Director’s Council of Public Representatives (COPR)
NIH Public Bulletin – October 2010
Inhaled Nitric Oxide Therapy for Premature Infants Conference
When: October 27–29, 2010
Where: NIH Campus, Natcher Conference Center, Building 45, Bethesda, MD
Institute: Eunice Kennedy Shriver National Institute of Child Health and Human Development (NICHD)
Babies born before the 28th week of pregnancy—more than 30,000 per year in the United States—are particularly vulnerable to breathing problems due to their underdeveloped lungs. Nitric oxide is sometimes used to treat infants with severe breathing problems, and inhaled nitric oxide therapy was approved by the U.S. Food and Drug Administration in 2000 to treat term and near-term infants (born after the 33rd week of pregnancy) with respiratory failure. Since its approval, researchers have examined expanding the use of inhaled nitric oxide therapy to treat premature babies born in or before the 33rd week of pregnancy.

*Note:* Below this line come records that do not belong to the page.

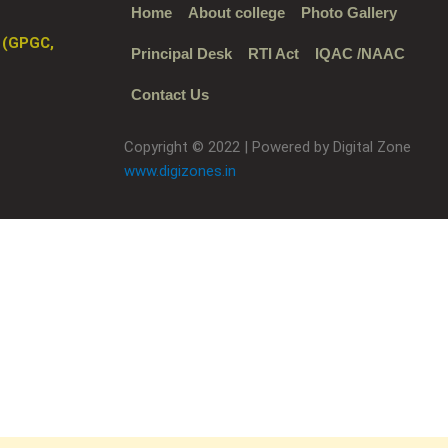
Home
About college
Photo Gallery
 (GPGC,
Principal Desk
RTI Act
IQAC /NAAC
Contact Us
Copyright © 2022 | Powered by Digital Zone
www.digizones.in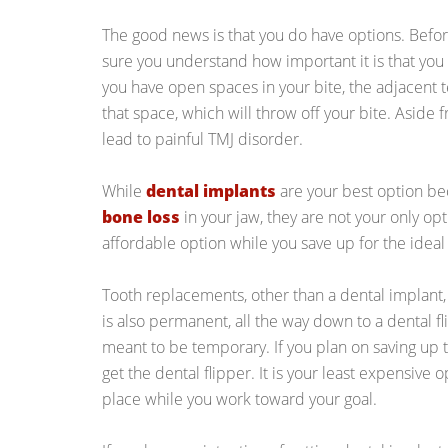
The good news is that you do have options. Befor
sure you understand how important it is that yo
you have open spaces in your bite, the adjacent tee
that space, which will throw off your bite. Aside f
lead to painful TMJ disorder.
While
dental implants
are your best option b
bone loss
in your jaw, they are not your only o
affordable option while you save up for the idea
Tooth replacements, other than a dental implant,
is also permanent, all the way down to a dental f
meant to be temporary. If you plan on saving up t
get the dental flipper. It is your least expensive 
place while you work toward your goal.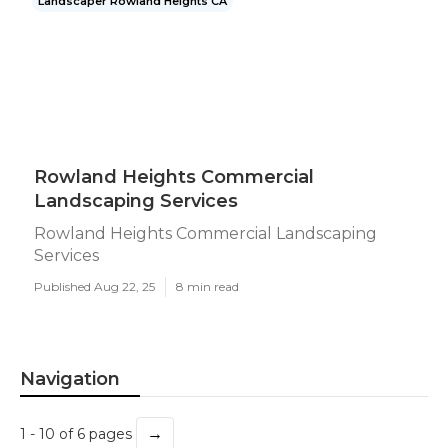
Landscaper Rowland Heights CA
Rowland Heights Commercial
Landscaping Services
Rowland Heights Commercial Landscaping
Services
Published Aug 22, 25
8 min read
Navigation
→
1 - 10 of 6 pages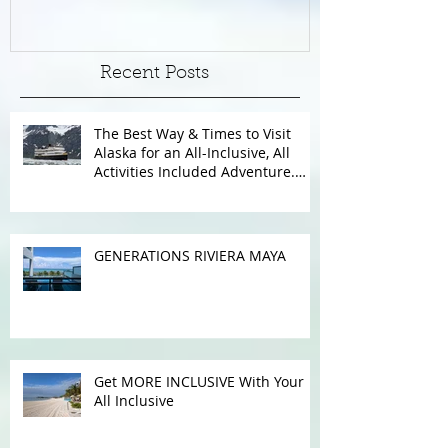
WITH WINDSTAR
Recent Posts
The Best Way & Times to Visit
Alaska for an All-Inclusive, All
Activities Included Adventure.
Allow experienced UnCruise
travel agents guide you.
GENERATIONS RIVIERA MAYA
Get MORE INCLUSIVE With Your
All Inclusive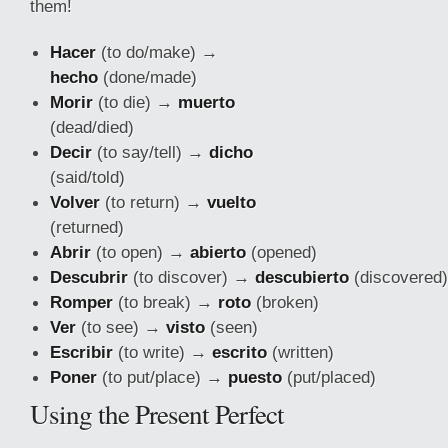
them!
Hacer
(to do/make) →
hecho
(done/made)
Morir
(to die) →
muerto
(dead/died)
Decir
(to say/tell) →
dicho
(said/told)
Volver
(to return) →
vuelto
(returned)
Abrir
(to open) →
abierto
(opened)
Descubrir
(to discover) →
descubierto
(discovered)
Romper
(to break) →
roto
(broken)
Ver
(to see) →
visto
(seen)
Escribir
(to write) →
escrito
(written)
Poner
(to put/
place) →
puesto
(put/placed)
Using the Present Perfect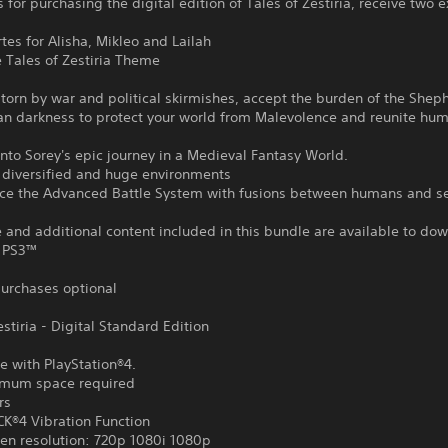
 for purchasing the digital edition of Tales of Zestiria, receive two e
rtes for Alisha, Mikleo and Lailah
e Tales of Zestiria Theme
 torn by war and political skirmishes, accept the burden of the She
an darkness to protect your world from Malevolence and reunite hu
nto Sorey's epic journey in a Medieval Fantasy World.
r diversified and huge environments
nce the Advanced Battle System with fusions between humans and s
and additional content included in this bundle are available to do
 PS3™
urchases optional
estiria - Digital Standard Edition
e with PlayStation®4.
mum space required
rs
®4 Vibration Function
en resolution: 720p 1080i 1080p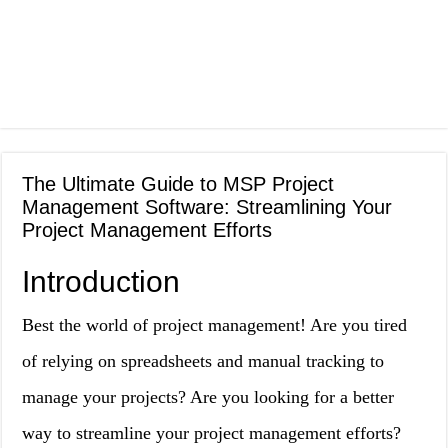
The Ultimate Guide to MSP Project
Management Software: Streamlining Your
Project Management Efforts
Introduction
Best the world of project management! Are you tired
of relying on spreadsheets and manual tracking to
manage your projects? Are you looking for a better
way to streamline your project management efforts?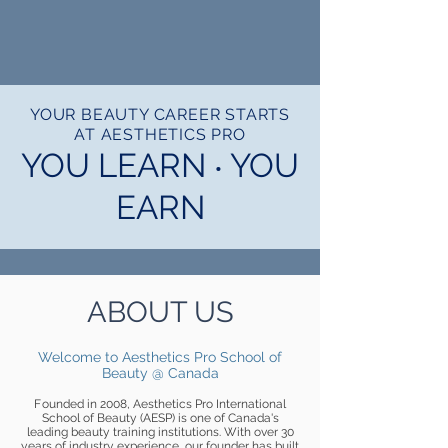
1/11
YOUR BEAUTY CAREER STARTS
AT AESTHETICS PRO
YOU LEARN ‧ YOU
EARN
ABOUT US
Welcome to Aesthetics Pro School of
Beauty @ Canada
F
ounded in 2008, Aesthetics Pro International
School of Beauty (AESP) is one of Canada's
leading beauty training institutions. With over 30
years of industry experience, our founder has built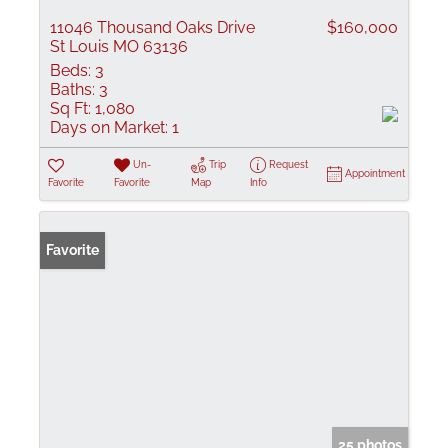
11046 Thousand Oaks Drive
$160,000
St Louis MO 63136
Beds:
3
Baths:
3
Sq Ft:
1,080
Days on Market:
1
Un-
Trip
Request
Appointment
Favorite
Favorite
Map
Info
Favorite
25 photos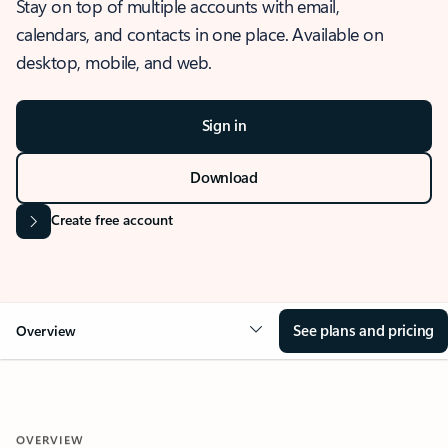
Stay on top of multiple accounts with email,
calendars, and contacts in one place. Available on
desktop, mobile, and web.
Sign in
Download
Create free account
See plans and pricing
Overview
OVERVIEW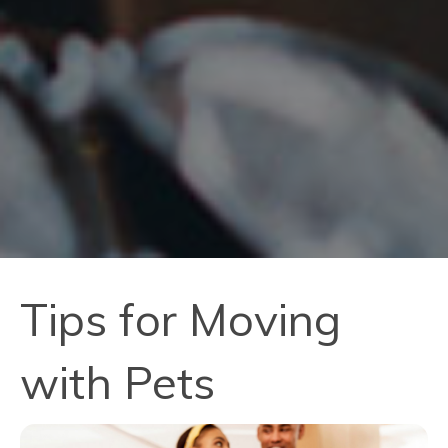
Tips for Moving
with Pets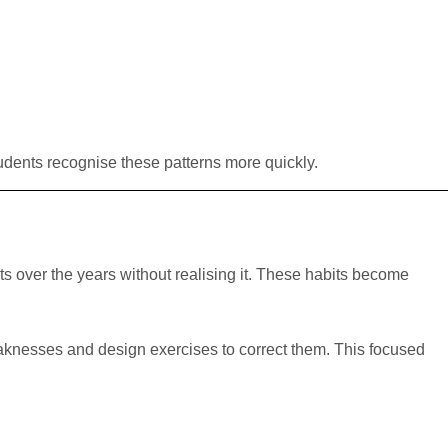
tudents recognise these patterns more quickly.
s over the years without realising it. These habits become
eaknesses and design exercises to correct them. This focused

In October, NIH will convene a Consensus Development Conference to assess the available scientific evidence related to the benefits and risks of inhaled nitric oxide therapy for premature infants. The Inhaled Nitric Oxide Therapy for Premature Infants conference will feature experts from across the United States, who will consider various aspects of therapy. The agenda is designed to facilitate productive discussion between speakers and attendees. The three-day conference will conclude with a presentation of a draft consensus statement.
The Inhaled Nitric Oxide Therapy for Premature Infants conference is free and open to the public. You can find more information, including an agenda, and register to attend the conference at http://consensus.nih.gov/2010/ino.htm. If you are unable to attend, you can register to view the conference via webcast, submit online comments regarding the panel's draft statement, and pre-order a final conference statement. For more information, e-mail firstname.lastname@example.org, call (888) 644-2667, or write to "Inhaled Nitric Oxide Therapy for Premature Infants," NIH Consensus Development Program Information Center, P.O. Box 2577, Kensington, MD 20891.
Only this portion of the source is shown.